### Task goal
Write out each record in full and exactly as given. Skip any pictures.

### The records
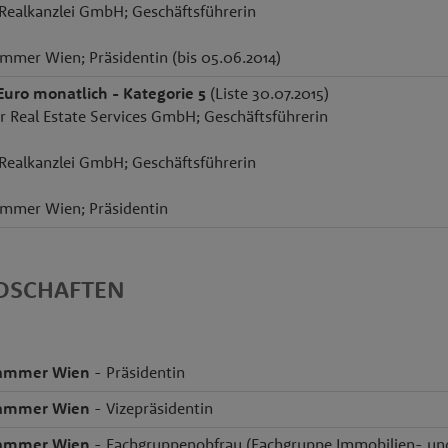
Realkanzlei GmbH; Geschäftsführerin
mmer Wien; Präsidentin (bis 05.06.2014)
Euro monatlich - Kategorie 5
(Liste 30.07.2015)
r Real Estate Services GmbH; Geschäftsführerin
Realkanzlei GmbH; Geschäftsführerin
ammer Wien; Präsidentin
EDSCHAFTEN
kammer Wien
- Präsidentin
kammer Wien
- Vizepräsidentin
kammer Wien
- Fachgruppenobfrau (Fachgruppe Immobilien- un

### Answer to this problem
Realkanzlei GmbH; Geschäftsführerin
mmer Wien; Präsidentin (bis 05.06.2014)
Euro monatlich - Kategorie 5
(Liste 30.07.2015)
r Real Estate Services GmbH; Geschäftsführerin
Realkanzlei GmbH; Geschäftsführerin
ammer Wien; Präsidentin
EDSCHAFTEN
kammer Wien
- Präsidentin
kammer Wien
- Vizepräsidentin
kammer Wien
- Fachgruppenobfrau (Fachgruppe Immobilien- un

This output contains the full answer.